Russian-Ukrainian War News: Live Updates

A large explosion hit the center of Kharkiv, Ukraine’s second-largest city, on Tuesday, just outside the city’s administrative building, the country’s interior ministry said. The explosion created a massive fireball that appeared in video to engulf several cars passing through an area called Freedom Square.

The cause of the blast and the number of casualties were not immediately clear, although the town’s mayor said there were deaths and injuries. Video of the aftermath showed a large crater in the middle of the city’s cobbled central square.

“Barbaric Russian missile strikes on the central Freedom Square and residential areas of Kharkiv,” Ukrainian Foreign Minister Dmytro Kuleba wrote on Twitter on Tuesday. “Putin is incapable of breaking up Ukraine. He is committing more war crimes out of fury, murdering innocent civilians.

The blast happened around 8 a.m., about two hours after the city’s curfew was lifted, according to Anton Gerashchenko, adviser to Ukraine’s interior minister. It appears to have damaged the administration building as well as the opera house, philharmonic theater and part of a large building, Ukraine’s emergency services agency said in a Facebook post.

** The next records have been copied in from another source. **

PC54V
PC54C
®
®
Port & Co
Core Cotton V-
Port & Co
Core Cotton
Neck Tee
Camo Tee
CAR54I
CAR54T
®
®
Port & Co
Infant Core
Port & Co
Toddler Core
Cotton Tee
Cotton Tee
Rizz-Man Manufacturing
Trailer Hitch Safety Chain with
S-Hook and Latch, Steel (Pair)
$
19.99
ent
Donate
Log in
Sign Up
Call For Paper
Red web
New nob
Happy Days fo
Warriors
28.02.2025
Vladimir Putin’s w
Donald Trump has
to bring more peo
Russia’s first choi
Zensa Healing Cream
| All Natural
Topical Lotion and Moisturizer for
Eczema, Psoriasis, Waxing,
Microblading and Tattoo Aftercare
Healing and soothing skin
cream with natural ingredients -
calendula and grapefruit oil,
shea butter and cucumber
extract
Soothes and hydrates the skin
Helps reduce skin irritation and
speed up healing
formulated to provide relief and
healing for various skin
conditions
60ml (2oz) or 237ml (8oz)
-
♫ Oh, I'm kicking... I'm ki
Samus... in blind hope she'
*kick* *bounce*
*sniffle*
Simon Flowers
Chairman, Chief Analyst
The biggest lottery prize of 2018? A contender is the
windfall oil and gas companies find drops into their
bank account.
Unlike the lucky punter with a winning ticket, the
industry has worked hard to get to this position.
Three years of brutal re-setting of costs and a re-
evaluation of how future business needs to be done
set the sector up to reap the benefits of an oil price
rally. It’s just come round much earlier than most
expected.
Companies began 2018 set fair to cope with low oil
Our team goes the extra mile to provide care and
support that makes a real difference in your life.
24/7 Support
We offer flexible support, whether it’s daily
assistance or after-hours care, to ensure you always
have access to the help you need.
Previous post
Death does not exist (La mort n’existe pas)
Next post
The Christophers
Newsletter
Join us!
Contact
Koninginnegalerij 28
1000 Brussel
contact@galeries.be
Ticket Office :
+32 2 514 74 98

“There will come a time when all war criminals, all mad dictators, will have to appear in court,” the agency wrote. “And then Satan cursed you for every drop of blood of Ukrainian citizens that you spilled. Burn in hell for eternity.

The blast came a day after Russian forces shelled a residential area of ​​Kharkiv, killing at least nine people, including a family of five who were burned to death in their car, according to the city’s mayor, Igor Terekhov.

After the capital, Kiev, no Ukrainian city has suffered as many attacks from the Russian army as Kharkiv since the invasion. But in Kharkiv, the feeling of betrayal is perhaps more acute. The city of 1.5 million people is not far from the Russian border and most residents prefer to speak Russian. When Mr. Terekhov posts daily video updates on the destruction, he addresses his audience in Russian and sometimes seems on the verge of tears.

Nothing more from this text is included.